Jugamos tres partidas y a la cuarta perdimos, muriendo devoradas por un monstruo de colores.
El mismo hombre que le había invitado a jugar se acercó y le dijo algo en el oído. Como yo estaba situada en el hombro contrario no pude escuchar nada, pero Olga dejó la máquina y se dirigió a un cuarto con él. Allí había dos chicas más, me sonaban del barrio.
– Olga, esto no me gusta nada; vámonos de aquí.
– Chica, relax; yo controlo.
El hombre puso un fajo de billetes en el bolsillo de cada una y les dio una dirección; por lo visto se iba a celebrar una fiesta esa noche y ellas tenían que arreglarse y ser amables con los hombres.
– Olga, ni se te ocurra. Tengo miedo.
– Mira grillo, tú no tienes que venir; es mi vida y no te metas.
– Yo no he decidido ser tu conciencia.
– Yo menos, así que ya te estás largando.
Me encajé la chistera y bajé como pude de su hombro, saliendo rápidamente por la puerta. Al abandonar los recreativos recobré mi forma humana y me dirigí a casa, aliviada por ser yo de nuevo pero con una sensación de vacío en el estómago.
Esa noche me acosté preocupada, y después de media hora de dar vueltas en la cama decidí salir de casa sin que me vieran mis padres. Conocía la dirección que el hombre de los recreativos había indicado y me dirigí hacia allí con el corazón en la boca.
Se trataba de un local con luces de colores y un vigilante de seguridad en la puerta. Pensé que me sería imposible entrar, pero cerré los ojos y conseguí volver a mi forma de grillo sin mucha dificultad. Me colé por debajo de la puerta y busqué a Olga por toda la estancia; de repente un barullo llamó mi atención y pude presenciar una escena que nunca olvidaré: varios hombres reían mientras jugaban con tres burros que, enloquecidos, daban saltos por todo el local. Uno de los animales era especialmente voluminoso y, al pasar junto a mí, dejó un olor a fritanga bastante familiar.
– ¡¡Olga!!
El asno me miró y entonces tuve la absoluta certeza de que era ella; de un salto me coloqué al lado de su enorme oreja, enganchada a las crines.
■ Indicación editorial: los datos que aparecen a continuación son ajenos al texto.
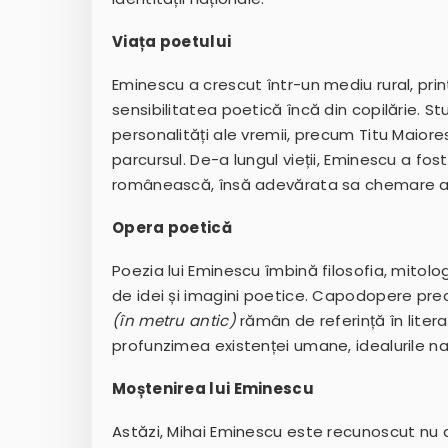
Viața poetului
Eminescu a crescut într-un mediu rural, print
sensibilitatea poetică încă din copilărie. Stud
personalități ale vremii, precum Titu Maior
parcursul. De-a lungul vieții, Eminescu a fost
românească, însă adevărata sa chemare a
Opera poetică
Poezia lui Eminescu îmbină filosofia, mitolo
de idei și imagini poetice. Capodopere p
(în metru antic)
rămân de referință în literat
profunzimea existenței umane, idealurile na
Moștenirea lui Eminescu
Astăzi, Mihai Eminescu este recunoscut nu d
Un triste rebuzno conmovió mi cuerpo de insecto.
De repente, una luz iluminó la calle y empezó a sonar una música conocida; su imagen empezó a definirse poco a poco: pelo muy corto rubio platino, traje blanco con grandes hombreras…sí, era Annie Lenox. Se dirigió al local con caminar de heroína y, colocándose enfrente, lanzó algo parecido a un rayo, haciendo salir a todos esos hombres disparados por puertas y ventanas, presas del pánico.
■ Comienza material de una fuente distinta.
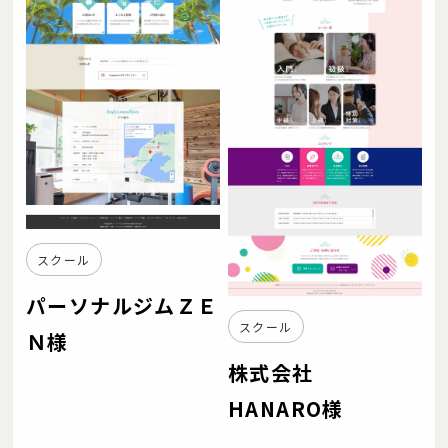
スクール
パーソナルジムＺＥ
スクール
Ｎ様
株式会社
HANARO様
– Señora, no castigue a Olga, es buena chica.
– Grillo, no te preocupes, no voy a castigarla. Volverá a su forma humana, pero cada vez que se meta en líos y mienta, le crecerá la nariz.
– Mire, yo creo que eso no le va a gustar nada.
– Y tú, Sonia, deberás dejar de escuchar a Nikka Costa, que ya tienes edad y además la música británica es mucho mejor.
En ese momento desapareció y Olga volvió a recobrar su forma. Pude ver entonces el vestido rojo corto y ceñido que se había puesto para la fiesta. Sus ojos estaban rodeados de manchurrones negros y la expresión de su cara era tan triste que no supe qué decir. Simplemente caminamos y al llegar a mi casa me colé por la puerta; ya en la cama, recobré mi forma humana.
A partir de ese momento, Olga se aficionó al chocolate de mi madre, de quien se ganó cierta simpatía.Traía casettes de pop inglés y bailábamos en mi habitación casi sin hablar, no nos hacía falta.
Yo me fijaba bastante en su nariz y sí, alguna vez vi que parecía más grande de lo normal, pero nunca le dije nada. Ella guiñaba el ojo y yo sonreía…siempre fue suficiente.